We’ve made some key changes and improvements to how our SMART workouts get converted into regular workouts that you perform on other systems. Workouts with variable power intervals (XSSR intervals for those that are familiar with unique Xert feature) get better converted now making them easier to complete on other system when imported. For example. SMART - Closer 150 looks like this on Xert:
Note how the previous conversion used the same start and end power values which ended up making the workout harder and with more XSS overall. With the new conversion method, the start and end power targets change to allow the XSS values line up more closely with the existing workout on Xert making the workout easier to do and better for your training.
FYI, if you have the workout already loaded on Zwift, you may need to remove it first before Zwift updates the definition. Use the Zwift Sync page to Unschedule it first and the send it again. Cheers.
Excellent, thank you. One day after my very hard SMART Closer 150 workout on MyWhoosh, which I messaged about. Is this just a coincidence /planned anyway or did my message influence the change? Either way a great improvement. Not sure I’ll be trying it again any time soon for fear of flash-backs to the MAXIMAL EFFORT TIMES of 9 minutes and a 4.5 DIFFICULTY RATING
That’s funny because I also recently completely failed one of the Closer workouts. This change at least gives me a fighting chance. I’ve always struggled with intensity though, even using Xert EBC for full SMART workouts. I think I need the SMARTer workouts that realize my weakness is real and takes baby steps…
I hear you Brian. I’m determined to follow my Xert-generated schedule to prep for my typical gravel race in April. This means doing more Xert workouts on Zwift—yesterday I did MachineHead. But, boy, I’m always afraid when I see a hard workout scheduled as the Xert workouts ARE hard—the system knows just how to push you to the limit. (The MPA model works!) I’m 59 and just don’t feel often to be pushed to the limit
Hi, good to see improvements for that even though imo curvilinear and linear intervals are not the same. I would have preferred a solution to simulate the curves with chained ramps like this GitHub - Feavy/xert-zwift-curvilinear to stick more to the intended workout. As an option maybe?

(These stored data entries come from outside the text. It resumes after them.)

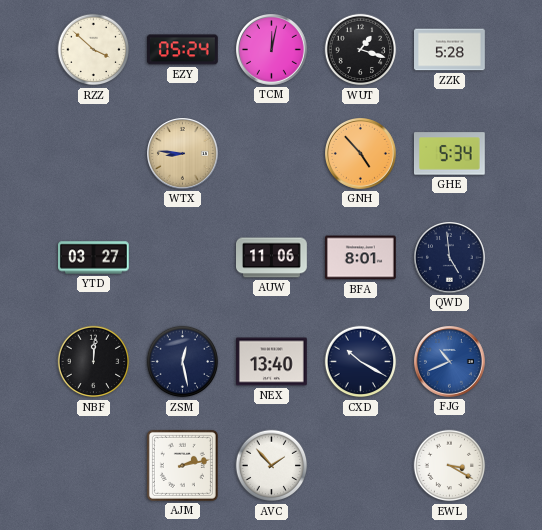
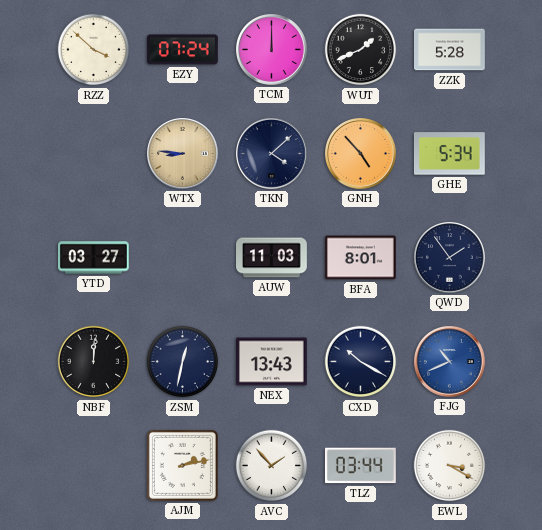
EZY: 05:24 -> 07:24
TCM: 12:02 -> 12:00
WUT: 1:18 -> 1:41
TKN: none -> 4:08
AUW: 11:06 -> 11:03
QWD: 4:59 -> 1:54
ZSM: 12:28 -> 12:32
NEX: 13:40 -> 13:43
TLZ: none -> 03:44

Thanks, looking forward to testing this on Rouvy. Will I have to make sure that estimated Threshold Power in Xert and FTP in Rouvy are always set to identical values (thus, readjusting Rouvy setting continously)?
I’ve always wondered why they didn’t just do a curve fit like this. At first I figured it was because they thought nobody really used Zwift anyway. When that turned out to be obviously not be the case (when they added ZWO file exports), I thought it was because they were hopeful they could convince Zwift to add support for ramped curves or, even better, SMART workouts.
I’ve manually done this myself just messing around in the past but obviously automating the process is really cool. Even better adding a one-click solution to Xert web pages!
Hi, how do imported SMART workouts work in Zwift? Do they adapt during the workout, or do they stay the same the whole time?
Also, does the adaptation in SMART workouts only work in Mixed Mode? I’m not sure I’m understanding that correctly.
I run the SMART workout through the Xert EBC app on iOS and let it control the ride in Zwift (I have trainer control turned off in Zwift). On the trainer I’m using virtual shifting because I have a Zwift Cog. Do SMART workouts still work with this setup?
And what exactly does a SMART workout offer compared to workouts that aren’t SMART?
These two articles detail how SMART intervals differ, why they work better than %FTP for both work and rest intervals, and how they scale to an individual’s fitness signature.
One type of SMART interval (dynamic) is adaptive, but there are many others not anchored on %FTP.
SMART workouts synced to Zwift are dumbed down and converted to %FTP blocks.
If the workout included any dynamic intervals, they are not adaptive on Zwift.
If you want the full benefits of SMART intervals you need to run them on EBC.
MIXEDMODE refers to workouts that automatically switch to Slope mode on EBC with targets watts under your control (gears/cadence). This is usually a high watt interval where the goal is a max effort for X seconds. On Zwift you’ll get a relative target in that range, but you don’t have the opportunity to exceed the target like you would on EBC.
I don’t have a COG with virtual shifting so can’t comment on how well that works. I’ll leave that to others to chime in.